Given an article, summarize it and classify it into a category.
Use the available tools.
user:
{{article}}
from prompty import load, invoke_agent
agent = load("orchestrator.prompty")
result = invoke_agent(agent, {"article": "OpenAI announced GPT-5 today..."})
print(result)

No tool functions to register — the runtime resolves kind: prompty tools automatically by loading the child .prompty file and executing it.

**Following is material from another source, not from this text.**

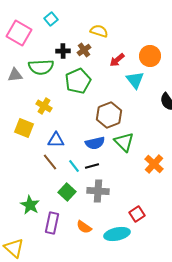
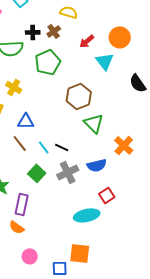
blue semicircle: (95, 143) -> (97, 165), moved
black line: (92, 166) -> (62, 147), turned 40
gray cross: (98, 191) -> (68, 172), turned -30
orange semicircle: (84, 227) -> (17, 227), moved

When the agent loop encounters a tool call for a kind: prompty tool, the PromptyToolHandler runs this sequence:

  1. Resolve pathpath is resolved relative to the parent .prompty file’s directory
  2. Load — the child .prompty is loaded via load()
  3. Execute — in single mode: prepare() + run(). In agentic mode: invoke_agent() (the child runs its own agent loop)
  4. Return — the result string is sent back to the parent LLM as the tool response
sequenceDiagram
    participant LLM as Parent LLM
    participant Runtime
    participant Child as summarize.prompty

    LLM->>Runtime: tool_call: summarize({text: "..."})
    Runtime->>Child: load → prepare → run
    Child-->>Runtime: "Summary: ..."
    Runtime-->>LLM: tool result
    LLM->>Runtime: final response

Bindings map the parent’s inputs to the child tool’s parameters — so values flow automatically without the LLM needing to pass them explicitly.

tools:
- name: summarize
kind: prompty
path: ./summarize.prompty
parameters:
- name: text
kind: string
description: The text to summarize
bindings:
context:
input: document

Here, the parent’s document input is automatically passed as the child’s context parameter. The context parameter is stripped from the wire schema sent to the LLM, so the model only sees text as a callable parameter.

This is useful when the child prompt needs context (like a system config or user profile) that the orchestrator already has — the LLM doesn’t need to know about it.